Task details: Copy out, from the data, each line containing the string "Employee".

Input data:
++++

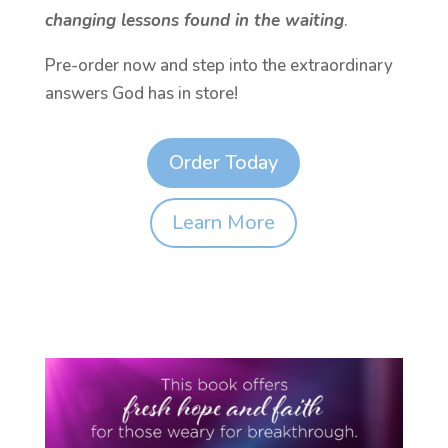
changing lessons found in the waiting
.
Pre-order now and step into the extraordinary
answers God has in store!
Order Today
Learn More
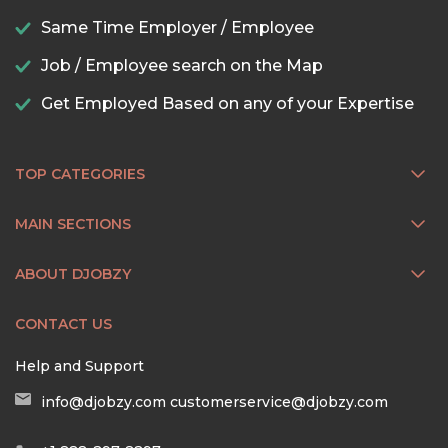
Same Time Employer / Employee
Job / Employee search on the Map
Get Employed Based on any of your Expertise
TOP CATEGORIES
MAIN SECTIONS
ABOUT DJOBZY
CONTACT US
Help and Support
info@djobzy.com
customerservice@djobzy.com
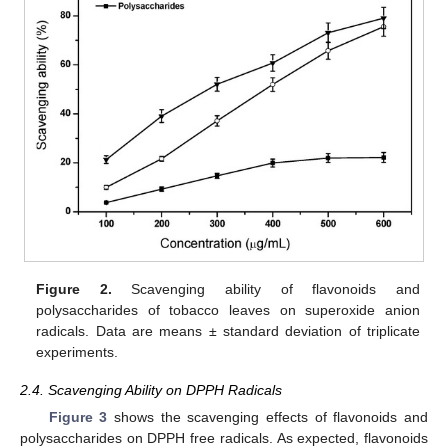
Figure 2.
Scavenging ability of flavonoids and
polysaccharides of tobacco leaves on superoxide anion
radicals. Data are means ± standard deviation of triplicate
experiments.
2.4. Scavenging Ability on DPPH Radicals
Figure 3
shows the scavenging effects of flavonoids and
polysaccharides on DPPH free radicals. As expected, flavonoids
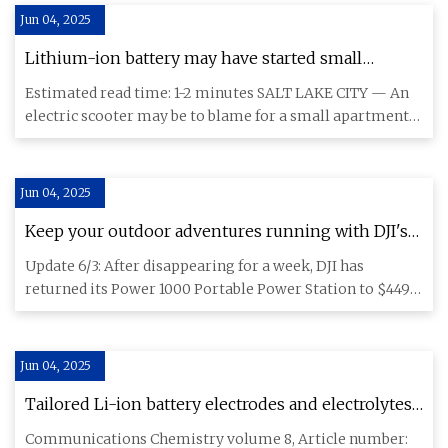
Jun 04, 2025
Lithium-ion battery may have started small
apartment fire in Salt Lake City | KSL.com
Estimated read time: 1-2 minutes SALT LAKE CITY — An
electric scooter may be to blame for a small apartment
fire Monday
Jun 04, 2025
Keep your outdoor adventures running with DJI's
Power 1000 1,024Wh LiFePO4 station down at $449
Update 6/3: After disappearing for a week, DJI has
(Reg. $699+)
returned its Power 1000 Portable Power Station to $449
shipped in a l
Jun 04, 2025
Tailored Li-ion battery electrodes and electrolytes
for extreme condition operations |
Communications Chemistry volume 8, Article number:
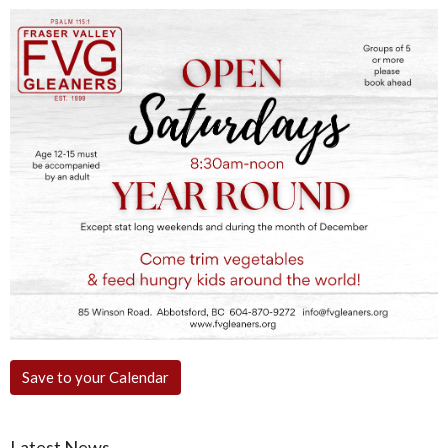
Save to your Calendar
Latest News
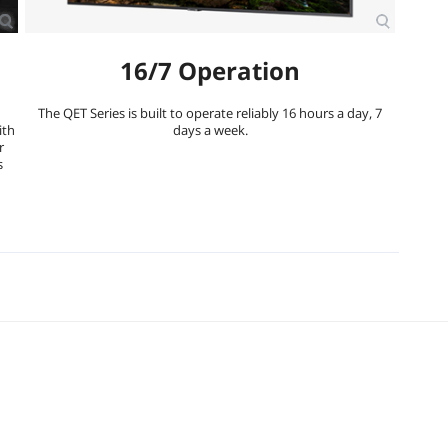
16/7 Operation
The QET Series is built to operate reliably 16 hours a day, 7
ith
days a week.
r
s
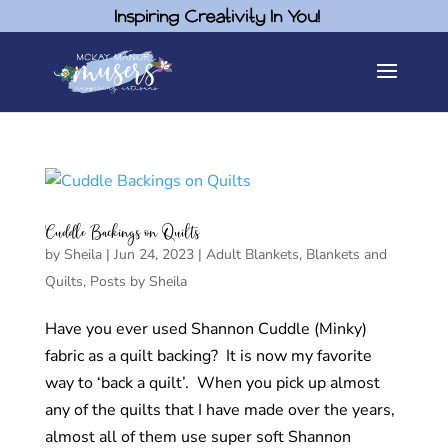
Inspiring Creativity In You!
Cuddle Backings on Quilts
by
Sheila
|
Jun 24, 2023
|
Adult Blankets
,
Blankets and
Quilts
,
Posts by Sheila
Have you ever used Shannon Cuddle (Minky)
fabric as a quilt backing? It is now my favorite
way to ‘back a quilt’. When you pick up almost
any of the quilts that I have made over the years,
almost all of them use super soft Shannon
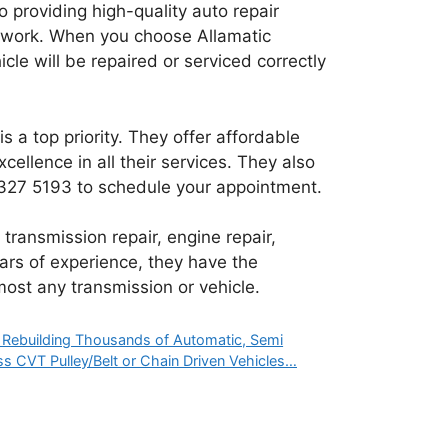
 providing high-quality auto repair
ir work. When you choose Allamatic
cle will be repaired or serviced correctly
s a top priority. They offer affordable
cellence in all their services. They also
1 327 5193
to schedule your appointment.
transmission repair, engine repair,
ars of experience, they have the
ost any transmission or vehicle.
. Rebuilding Thousands of Automatic, Semi
s CVT Pulley/Belt or Chain Driven Vehicles…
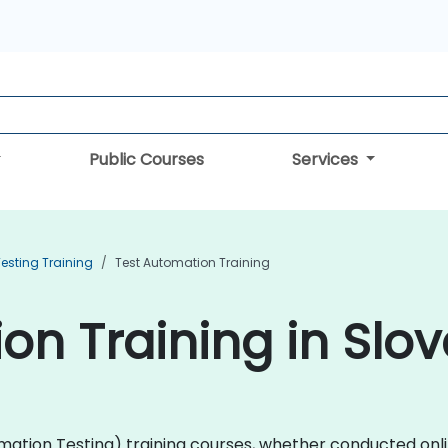
Public Courses
Services
esting Training
Test Automation Training
on Training in Slov
ation Testing) training courses, whether conducted online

++++

Written response:
Same Time Employer / Employee
Job / Employee search on the Map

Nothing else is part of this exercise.